"Alan" (
z378reply@blueyonder.co.uk) writes:
> <somuchbadkarma@gmail.com> wrote in message
> news:3043d647-1fd4-49fd-a06b-0993c0030562@s37g2000prg.googlegroups.com...
>> So here is the deal, I'm a self taught computer nerd and wish to mess
>> around with small electronics and microcontrollers. I can already
>> write ASM, C, JAVA, and BASIC with C and ASM under GNU/LINUX being my
>> preferred languages. Seems I'd be in luck with the uC because ASM and
>> C are pretty common from the looks of things, I have however a dilemma
>> and I was hoping to find some help from the wisdom of others.
>
> Hi I expect some other people may remember the heated discussions about 20
> years ago,
> about which CPU was best - Z80, 6502, 6800 etc. etc. - we are still waiting
> for an answer

)
>
And thirty years ago, everyone was pretty much starting out. Except for
those with previous computer experience, anyone getting a home computer
was not only learning about their given CPU, but about how to program and
if they were hooking it up to something external, how to do that hardware
and control the interface.
Coding is coding, and once you've picked that up, translation is relatively
easy. Being able to imagine an end product and make it come to pass is
another skill that is transferable.
But "learning about microcontrollers" is a move to hardware in a way that
many that are used to computers nowadays haven't experienced.
My first computer, a KIM-1 back in 1979, was great for such things. It
had a good monitor, so not only could I enter programs without having
to program something (or else create a bootstrap ROM without any experience
with programming) and it allowed me to single step and see how the
instructions operated or set interrupt points so I could run a bit of
code and then stop to see results. It had hardware built in so if I wanted
to play with some LEDs or something else it was realy easy to attach them,
and then play in the software to control them.
And those things are still important, likely more important than which CPU
(and unless the original poster is going to use a 16bit CPU for this project,
any CPU he chooses will be different from what he's used to, unlike the old
days when you picked a CPU for often vague reasons, and used it for everything
because it was more or less as good as anything else, and about the "top of
the line" anyway).
Of course, in the old days there were articles about bootstrapping a CPU.
About 1980, Byte ran an article about bootstrapping an 8085, adding
some hardware so it would single step and jamming the databus with NOPs (I
think it was) so the address bus would advance and then one could load
RAM with the desired code (via some circuit board pads and a stylus).

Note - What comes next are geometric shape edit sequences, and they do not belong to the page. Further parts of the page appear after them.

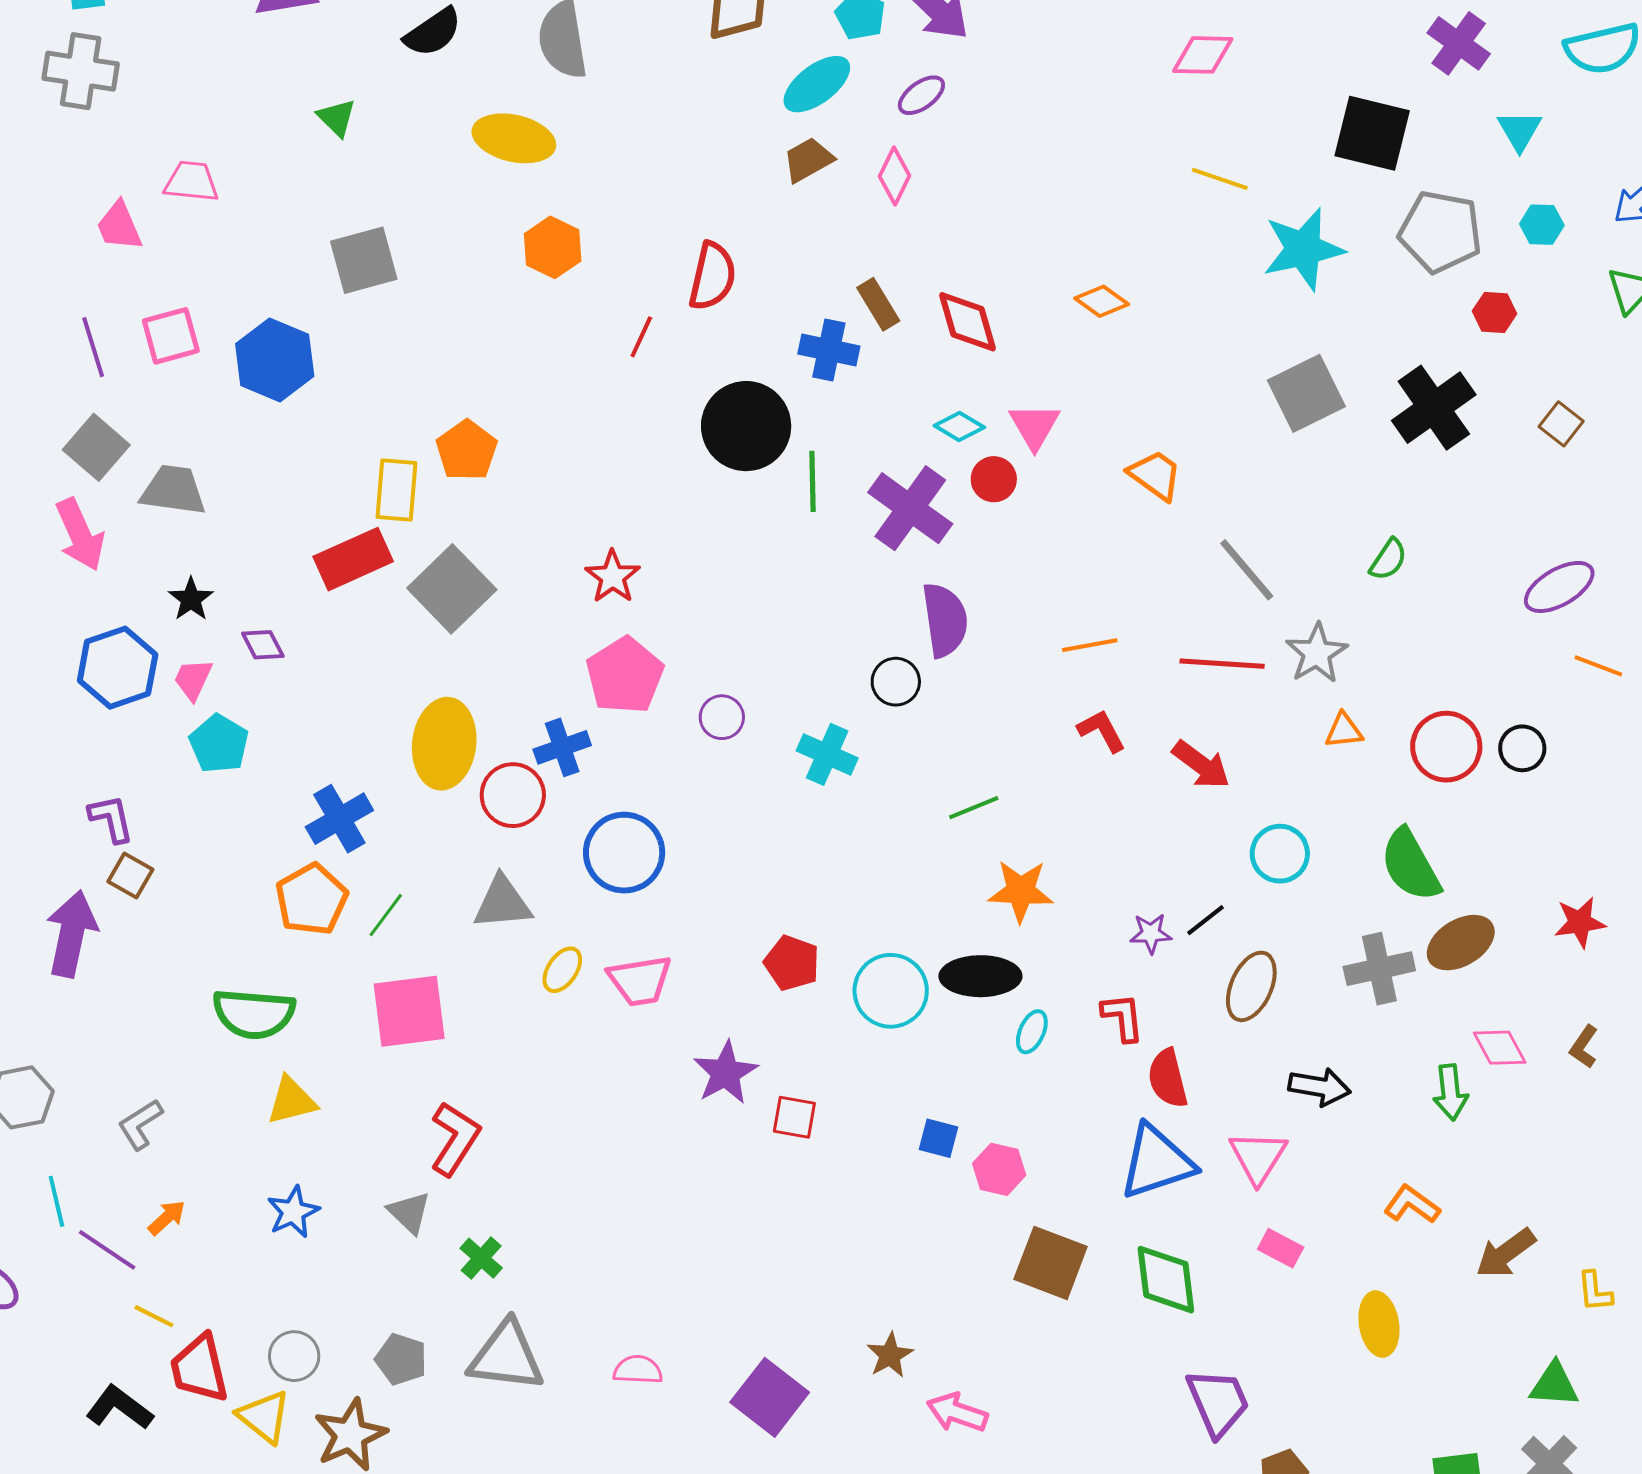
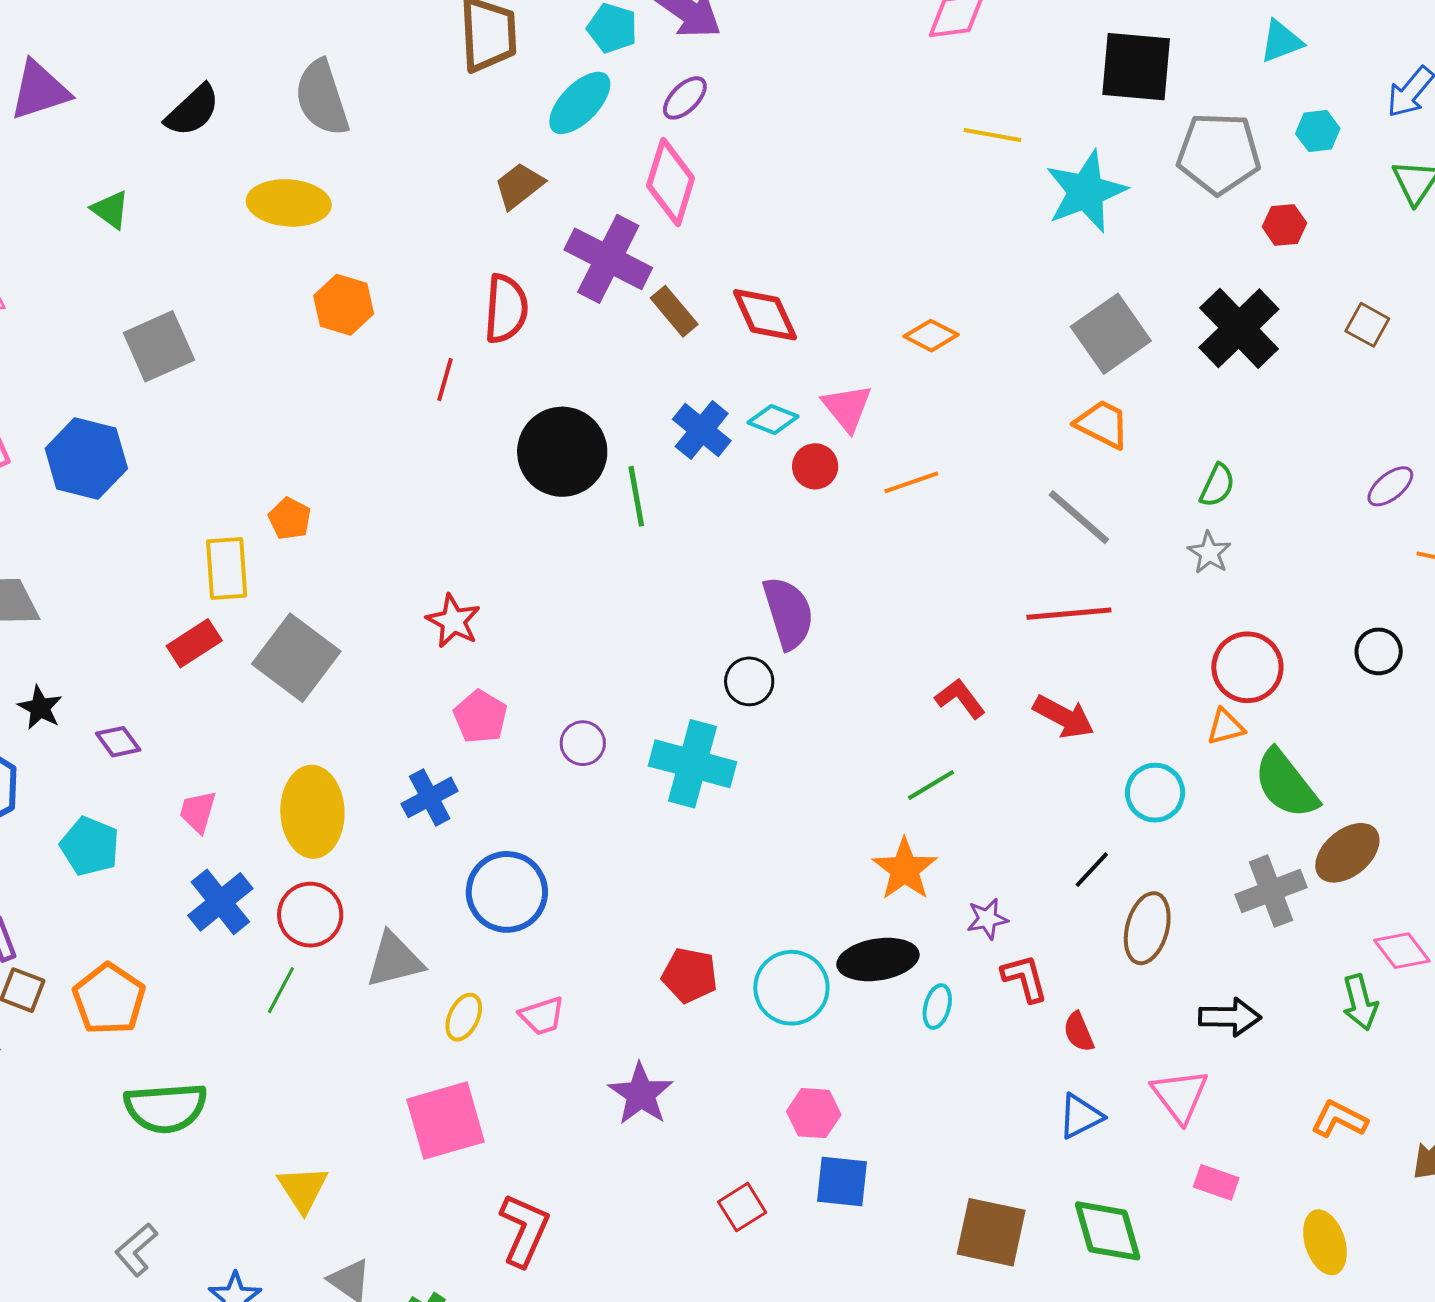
cyan triangle: (1519, 130) -> (1281, 41), turned 48
brown trapezoid: (808, 160) -> (519, 186), moved
pink diamond: (894, 176) -> (671, 182), size x1.5
orange diamond: (1102, 301) -> (931, 336), moved
blue cross: (829, 350) -> (702, 430), moved, turned 36
orange pentagon: (467, 450) -> (290, 519), size x0.7
orange trapezoid: (1155, 475) -> (1102, 424), moved
purple cross: (910, 508) -> (608, 259), moved
red rectangle: (353, 559) -> (194, 643), size x0.7
purple ellipse: (1559, 587) -> (1390, 486), size x0.7
orange line: (1090, 645) -> (911, 482), moved
gray star: (1317, 653) -> (1209, 553), moved, size x0.7
pink pentagon: (625, 675) -> (480, 717), size x0.7
pink trapezoid: (193, 679) -> (198, 812), moved
orange triangle: (1344, 731) -> (1226, 727), moved
red circle: (1446, 747) -> (1247, 667), moved
cyan cross: (827, 754) -> (693, 764), size x1.4
red circle: (513, 795) -> (310, 915), moved
green line: (974, 808) -> (931, 785), moved
orange star: (1021, 891) -> (905, 869), turned -30
orange pentagon: (311, 899) -> (109, 999), moved
purple star: (1151, 933) -> (987, 919), moved
pink trapezoid: (640, 981) -> (542, 1016), size x0.7
pink square: (409, 1011) -> (445, 1121), moved
red semicircle: (1168, 1078) -> (1079, 1032), size x0.7
yellow triangle: (292, 1101) -> (303, 1189), moved, turned -40
red square: (794, 1117) -> (742, 1207), moved, turned -33
gray L-shape: (140, 1124) -> (136, 1250), moved
blue square: (939, 1138) -> (842, 1181), moved, size x1.4
red L-shape: (455, 1139) -> (524, 1230), moved
blue triangle: (1157, 1162) -> (1080, 1116), size x0.6
pink hexagon: (999, 1169) -> (814, 1113), moved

Because
of the bootstrapping method, and because the bootstrapping hardware was
simple, you could toss it all together with scraps. I later saw the same
basic concept described in Dr. Dobbs for the 68000. You didn't even need
an eprom programmer or eraser, added things that were some sort of obstacle
for playing on that level.
I'm sure that sort of thing could be done today if desired, though I don't
have the date of the Byte article handy. The simple circuitry to get things
going is a way of getting started with hardware, which often is needed
when using a micrcontroller.
But it is that controlling ot the external hardware that's important in
the learning process. To make liitle bits of circuitry that can be
controlled, and then play with the software to control them. Nowadays,
many don't have that experience, even though they may be writing software,
and modern operating systems tend to isolate the hardware from the software.
You don't have to fiddle with a driver for that serial port, but then you
don't have the experience at controlling the uart.